Ante la enfermedad de ese ser querido y, cuando los médicos nos decían que nos preparáramos porque ya no había nada que hacer; uno se ponía en oración y le pedía a Dios que lo curara o lo sanara; y recordábamos un versículo del evangelio: “Porque para Dios nada hay imposible.” En algunas ocasiones Dios escuchaba nuestra súplica; en otras, uno sentía la ausencia o el abandono de Dios; pero uno siempre decía: “que se haga la voluntad de Dios”; ante la enfermedad o la muerte no podemos dudar de la misericordia de Dios.
Tal vez uno se identifica con las palabras de Marta, por la muerte de Lázaro, a Jesús: “Señor, si hubieras estado aquí no habría muerto mi hermano.” Señor, si hubiera escuchado mi oración, mi mamá no habría muerto; Señor, si hubiera estado con nosotros, mi papá no habría muerto; Señor, si les hubiera impuesto las manos mis abuelos no habrían muerto. Jesús nos animaba y nos devolvía la esperanza y nos decía: “Tu hermano resucitará”, Tu papá resucitará, tu mamá resucitará, tus abuelos resucitarán; llenos de fe, le respondíamos como Marta: “Sé que resucitará en la resurrección del último día”; es verdad… sé qué está en las manos de Dios, en la presencia de Dios, en la gloria de Dios; sé que está descansando en la paz de Dios.

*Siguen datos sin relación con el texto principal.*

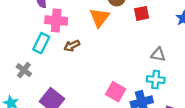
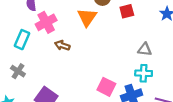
pink cross: (56, 21) -> (46, 22), turned -30
cyan rectangle: (41, 43) -> (22, 40), moved
brown arrow: (72, 46) -> (62, 45), turned 48

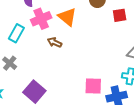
orange triangle: (87, 17) -> (67, 17), moved, turned -30
pink square: (106, 87) -> (93, 86), turned -30

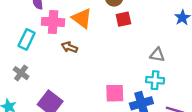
red square: (120, 15) -> (123, 19), moved
pink cross: (41, 19) -> (53, 22), turned 30

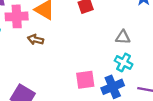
cyan cross: (155, 80) -> (124, 62), turned 30

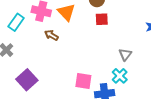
gray triangle: (123, 37) -> (125, 54), turned 48

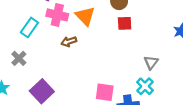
brown arrow: (51, 35) -> (69, 42), turned -48

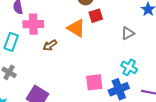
orange triangle: (85, 16) -> (76, 28), moved
gray triangle: (151, 62) -> (128, 33), moved, turned 40

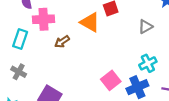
cyan cross: (129, 67) -> (148, 63), turned 35
pink square: (94, 82) -> (111, 80), turned -30

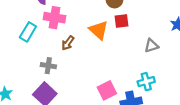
brown arrow: (62, 42) -> (68, 43), turned -32
gray cross: (19, 72) -> (48, 66), moved, turned -32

Tenemos la fe de Marta: “Sé que resucitará en la resurrección del último día”; sabemos que hay resurrección y vida eterna, esa es nuestra fe; creemos en lo que dijo Jesús: “Yo soy la resurrección y la vida: el que cree en mí, aunque haya muerto, vivirá: y el que está vivo y cree en mí, no morirá para siempre”. Si tenemos fe, creemos en la resurrección de los muertos y contestamos como Marta: “Si, Señor: Yo creo que tú eres el Cristo, el Hijo de Dios, el que tenía que venir al mundo.”
Si Seño, yo creo en la resurrección de los muertos y en la vida eterna.